◆ Work task:
Answer with a bare number: the count of lines in the data below that contain the word "точной".

(Saved data entries)
[Start of Attachment]

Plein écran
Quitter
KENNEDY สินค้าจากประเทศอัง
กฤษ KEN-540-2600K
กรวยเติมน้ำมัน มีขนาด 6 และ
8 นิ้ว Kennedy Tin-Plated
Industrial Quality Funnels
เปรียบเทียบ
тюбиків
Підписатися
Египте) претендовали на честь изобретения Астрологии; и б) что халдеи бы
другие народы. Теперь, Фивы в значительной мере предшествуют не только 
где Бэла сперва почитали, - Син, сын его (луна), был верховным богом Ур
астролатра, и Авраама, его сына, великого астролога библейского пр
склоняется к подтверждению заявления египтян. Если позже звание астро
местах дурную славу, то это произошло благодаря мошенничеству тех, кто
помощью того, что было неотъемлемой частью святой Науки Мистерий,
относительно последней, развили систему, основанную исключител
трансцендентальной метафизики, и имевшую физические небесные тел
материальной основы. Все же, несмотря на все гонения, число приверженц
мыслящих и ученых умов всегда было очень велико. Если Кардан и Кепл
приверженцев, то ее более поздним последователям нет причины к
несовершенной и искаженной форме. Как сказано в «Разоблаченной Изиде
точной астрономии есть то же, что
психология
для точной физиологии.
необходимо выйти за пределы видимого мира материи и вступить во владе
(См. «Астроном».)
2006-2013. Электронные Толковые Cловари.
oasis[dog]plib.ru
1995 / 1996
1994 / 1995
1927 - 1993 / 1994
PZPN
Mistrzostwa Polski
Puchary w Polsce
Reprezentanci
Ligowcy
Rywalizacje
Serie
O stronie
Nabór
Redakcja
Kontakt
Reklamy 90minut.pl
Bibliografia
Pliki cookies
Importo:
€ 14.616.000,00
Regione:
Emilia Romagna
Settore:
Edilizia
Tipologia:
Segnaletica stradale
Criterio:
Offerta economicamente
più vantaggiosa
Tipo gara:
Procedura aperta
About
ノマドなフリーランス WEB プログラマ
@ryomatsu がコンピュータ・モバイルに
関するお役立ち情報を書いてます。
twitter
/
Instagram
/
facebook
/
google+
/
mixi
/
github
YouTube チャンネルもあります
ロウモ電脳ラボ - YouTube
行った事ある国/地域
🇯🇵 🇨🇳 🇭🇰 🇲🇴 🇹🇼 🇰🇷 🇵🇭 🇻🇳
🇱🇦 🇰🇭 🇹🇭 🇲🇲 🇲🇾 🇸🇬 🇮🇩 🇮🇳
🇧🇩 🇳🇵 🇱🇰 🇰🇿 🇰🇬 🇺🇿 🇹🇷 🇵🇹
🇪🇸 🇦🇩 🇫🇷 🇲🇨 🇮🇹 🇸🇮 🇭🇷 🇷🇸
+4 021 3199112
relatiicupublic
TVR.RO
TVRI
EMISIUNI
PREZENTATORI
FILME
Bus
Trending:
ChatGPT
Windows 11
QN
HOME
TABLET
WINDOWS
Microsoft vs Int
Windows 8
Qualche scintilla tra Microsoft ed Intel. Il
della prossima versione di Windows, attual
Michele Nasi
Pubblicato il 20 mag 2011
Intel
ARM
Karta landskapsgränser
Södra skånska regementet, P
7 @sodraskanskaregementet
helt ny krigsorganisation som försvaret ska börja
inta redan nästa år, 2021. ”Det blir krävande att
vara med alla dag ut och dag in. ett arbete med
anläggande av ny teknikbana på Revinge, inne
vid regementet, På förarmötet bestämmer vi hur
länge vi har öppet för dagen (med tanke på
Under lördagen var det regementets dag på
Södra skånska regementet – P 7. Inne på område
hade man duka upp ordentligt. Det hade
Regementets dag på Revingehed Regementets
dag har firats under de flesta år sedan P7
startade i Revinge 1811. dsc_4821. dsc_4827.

[End of Attachment]

◆ Result of this task:
2